Start of Block
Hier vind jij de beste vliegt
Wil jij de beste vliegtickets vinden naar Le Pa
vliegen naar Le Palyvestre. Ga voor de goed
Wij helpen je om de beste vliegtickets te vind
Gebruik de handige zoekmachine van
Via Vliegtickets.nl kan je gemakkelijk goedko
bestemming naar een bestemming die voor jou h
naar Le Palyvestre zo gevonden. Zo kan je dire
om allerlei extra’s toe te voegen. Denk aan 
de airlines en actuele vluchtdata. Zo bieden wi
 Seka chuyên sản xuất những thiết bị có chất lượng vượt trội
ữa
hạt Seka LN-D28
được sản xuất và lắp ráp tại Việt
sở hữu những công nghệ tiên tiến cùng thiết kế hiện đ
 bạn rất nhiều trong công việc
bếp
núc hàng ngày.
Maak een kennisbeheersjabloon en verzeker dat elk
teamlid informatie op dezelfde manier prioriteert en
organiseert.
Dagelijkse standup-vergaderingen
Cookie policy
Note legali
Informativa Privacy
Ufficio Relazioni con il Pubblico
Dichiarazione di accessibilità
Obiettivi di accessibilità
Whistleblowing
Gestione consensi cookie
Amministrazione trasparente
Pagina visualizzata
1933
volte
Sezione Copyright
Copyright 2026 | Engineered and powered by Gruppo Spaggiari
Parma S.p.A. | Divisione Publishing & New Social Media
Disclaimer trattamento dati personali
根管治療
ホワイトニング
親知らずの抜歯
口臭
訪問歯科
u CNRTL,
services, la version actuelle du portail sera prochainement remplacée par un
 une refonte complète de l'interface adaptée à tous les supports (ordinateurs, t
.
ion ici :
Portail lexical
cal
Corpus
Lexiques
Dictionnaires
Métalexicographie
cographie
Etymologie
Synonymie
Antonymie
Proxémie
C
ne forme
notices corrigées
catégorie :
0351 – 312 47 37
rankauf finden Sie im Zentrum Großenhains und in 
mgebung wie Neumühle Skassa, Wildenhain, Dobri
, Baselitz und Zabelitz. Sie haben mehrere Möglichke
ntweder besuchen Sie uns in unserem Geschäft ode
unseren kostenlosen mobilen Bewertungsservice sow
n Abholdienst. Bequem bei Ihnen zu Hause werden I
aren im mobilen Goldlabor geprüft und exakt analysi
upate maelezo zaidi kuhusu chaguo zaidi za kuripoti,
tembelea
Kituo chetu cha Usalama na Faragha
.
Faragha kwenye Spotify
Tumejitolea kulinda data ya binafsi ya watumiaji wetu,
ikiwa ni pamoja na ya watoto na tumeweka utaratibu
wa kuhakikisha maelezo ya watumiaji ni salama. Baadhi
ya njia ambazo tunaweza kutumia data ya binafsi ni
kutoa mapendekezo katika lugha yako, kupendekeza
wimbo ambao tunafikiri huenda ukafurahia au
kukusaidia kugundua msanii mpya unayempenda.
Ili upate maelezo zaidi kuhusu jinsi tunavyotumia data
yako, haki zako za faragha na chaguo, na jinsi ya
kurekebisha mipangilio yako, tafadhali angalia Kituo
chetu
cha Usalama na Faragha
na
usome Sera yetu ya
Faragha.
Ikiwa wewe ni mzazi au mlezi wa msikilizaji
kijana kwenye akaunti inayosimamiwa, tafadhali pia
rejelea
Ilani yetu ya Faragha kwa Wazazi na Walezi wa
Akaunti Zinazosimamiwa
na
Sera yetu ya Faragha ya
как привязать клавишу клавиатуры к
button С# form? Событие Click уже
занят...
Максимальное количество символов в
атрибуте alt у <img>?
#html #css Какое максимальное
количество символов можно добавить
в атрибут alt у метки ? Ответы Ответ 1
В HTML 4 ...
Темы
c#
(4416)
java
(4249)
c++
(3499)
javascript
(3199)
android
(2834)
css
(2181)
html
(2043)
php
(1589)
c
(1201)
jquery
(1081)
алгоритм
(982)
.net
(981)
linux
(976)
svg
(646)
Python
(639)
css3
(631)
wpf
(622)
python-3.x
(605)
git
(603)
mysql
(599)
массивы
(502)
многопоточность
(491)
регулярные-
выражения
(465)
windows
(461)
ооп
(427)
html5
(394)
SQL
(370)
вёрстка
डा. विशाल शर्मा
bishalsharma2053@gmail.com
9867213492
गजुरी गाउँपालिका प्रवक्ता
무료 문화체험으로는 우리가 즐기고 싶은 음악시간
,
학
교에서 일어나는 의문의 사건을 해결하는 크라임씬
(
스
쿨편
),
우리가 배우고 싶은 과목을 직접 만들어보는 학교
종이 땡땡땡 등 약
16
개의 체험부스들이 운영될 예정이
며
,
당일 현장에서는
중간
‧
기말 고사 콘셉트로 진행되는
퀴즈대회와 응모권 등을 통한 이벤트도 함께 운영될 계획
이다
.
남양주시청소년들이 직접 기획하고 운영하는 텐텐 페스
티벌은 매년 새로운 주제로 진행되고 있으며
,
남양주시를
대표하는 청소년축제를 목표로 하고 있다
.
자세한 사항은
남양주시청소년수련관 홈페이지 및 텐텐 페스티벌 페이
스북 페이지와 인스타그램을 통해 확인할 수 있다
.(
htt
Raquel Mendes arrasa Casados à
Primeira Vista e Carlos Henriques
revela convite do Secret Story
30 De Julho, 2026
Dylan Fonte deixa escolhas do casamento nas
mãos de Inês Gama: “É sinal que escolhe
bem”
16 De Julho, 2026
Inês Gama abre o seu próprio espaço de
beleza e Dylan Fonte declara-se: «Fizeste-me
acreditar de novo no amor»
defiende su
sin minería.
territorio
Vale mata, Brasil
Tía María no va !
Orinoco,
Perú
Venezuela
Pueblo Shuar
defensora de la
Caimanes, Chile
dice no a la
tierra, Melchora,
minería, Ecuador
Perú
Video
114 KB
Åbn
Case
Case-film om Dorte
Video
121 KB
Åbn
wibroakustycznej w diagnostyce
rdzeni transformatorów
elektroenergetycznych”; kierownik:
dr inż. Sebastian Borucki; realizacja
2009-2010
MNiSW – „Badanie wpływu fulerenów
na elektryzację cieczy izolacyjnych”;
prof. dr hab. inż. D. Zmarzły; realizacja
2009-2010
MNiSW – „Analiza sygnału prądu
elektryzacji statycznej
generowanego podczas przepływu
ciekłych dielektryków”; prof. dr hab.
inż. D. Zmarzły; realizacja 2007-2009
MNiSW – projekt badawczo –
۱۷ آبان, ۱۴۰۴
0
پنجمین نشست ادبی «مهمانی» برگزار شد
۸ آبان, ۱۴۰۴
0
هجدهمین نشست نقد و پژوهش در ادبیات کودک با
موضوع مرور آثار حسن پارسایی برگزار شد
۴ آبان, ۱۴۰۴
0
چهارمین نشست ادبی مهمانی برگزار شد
End of Block
◆ **Directions**: What you output must match the lines from the beginning of the material through the line with "ya njia ambazo" exactly, both ends included.

◆ **Output below**:
Hier vind jij de beste vliegt
Wil jij de beste vliegtickets vinden naar Le Pa
vliegen naar Le Palyvestre. Ga voor de goed
Wij helpen je om de beste vliegtickets te vind
Gebruik de handige zoekmachine van
Via Vliegtickets.nl kan je gemakkelijk goedko
bestemming naar een bestemming die voor jou h
naar Le Palyvestre zo gevonden. Zo kan je dire
om allerlei extra’s toe te voegen. Denk aan 
de airlines en actuele vluchtdata. Zo bieden wi
 Seka chuyên sản xuất những thiết bị có chất lượng vượt trội
ữa
hạt Seka LN-D28
được sản xuất và lắp ráp tại Việt
sở hữu những công nghệ tiên tiến cùng thiết kế hiện đ
 bạn rất nhiều trong công việc
bếp
núc hàng ngày.
Maak een kennisbeheersjabloon en verzeker dat elk
teamlid informatie op dezelfde manier prioriteert en
organiseert.
Dagelijkse standup-vergaderingen
Cookie policy
Note legali
Informativa Privacy
Ufficio Relazioni con il Pubblico
Dichiarazione di accessibilità
Obiettivi di accessibilità
Whistleblowing
Gestione consensi cookie
Amministrazione trasparente
Pagina visualizzata
1933
volte
Sezione Copyright
Copyright 2026 | Engineered and powered by Gruppo Spaggiari
Parma S.p.A. | Divisione Publishing & New Social Media
Disclaimer trattamento dati personali
根管治療
ホワイトニング
親知らずの抜歯
口臭
訪問歯科
u CNRTL,
services, la version actuelle du portail sera prochainement remplacée par un
 une refonte complète de l'interface adaptée à tous les supports (ordinateurs, t
.
ion ici :
Portail lexical
cal
Corpus
Lexiques
Dictionnaires
Métalexicographie
cographie
Etymologie
Synonymie
Antonymie
Proxémie
C
ne forme
notices corrigées
catégorie :
0351 – 312 47 37
rankauf finden Sie im Zentrum Großenhains und in 
mgebung wie Neumühle Skassa, Wildenhain, Dobri
, Baselitz und Zabelitz. Sie haben mehrere Möglichke
ntweder besuchen Sie uns in unserem Geschäft ode
unseren kostenlosen mobilen Bewertungsservice sow
n Abholdienst. Bequem bei Ihnen zu Hause werden I
aren im mobilen Goldlabor geprüft und exakt analysi
upate maelezo zaidi kuhusu chaguo zaidi za kuripoti,
tembelea
Kituo chetu cha Usalama na Faragha
.
Faragha kwenye Spotify
Tumejitolea kulinda data ya binafsi ya watumiaji wetu,
ikiwa ni pamoja na ya watoto na tumeweka utaratibu
wa kuhakikisha maelezo ya watumiaji ni salama. Baadhi
ya njia ambazo tunaweza kutumia data ya binafsi ni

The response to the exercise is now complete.